=== Begin Enclosure ===

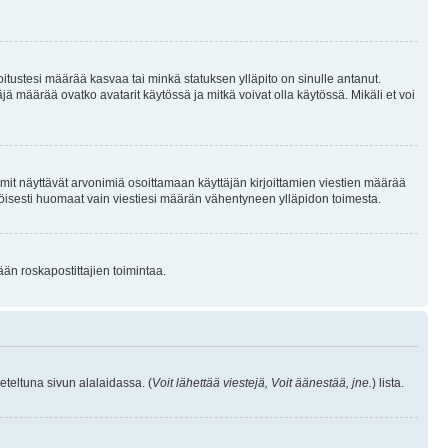
joitustesi määrää kasvaa tai minkä statuksen ylläpito on sinulle antanut.
 määrää ovatko avatarit käytössä ja mitkä voivat olla käytössä. Mikäli et voi
mit näyttävät arvonimiä osoittamaan käyttäjän kirjoittamien viestien määrää
ennäköisesti huomaat vain viestiesi määrän vähentyneen ylläpidon toimesta.
ään roskapostittajien toimintaa.
eteltuna sivun alalaidassa. (
Voit lähettää viestejä, Voit äänestää, jne.
) lista.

=== End Enclosure ===

For this exercise, copy the lines from the one that contains "eteltuna sivun alalaidassa." through the last line of the records, exactly and only those.

eteltuna sivun alalaidassa. (
Voit lähettää viestejä, Voit äänestää, jne.
) lista.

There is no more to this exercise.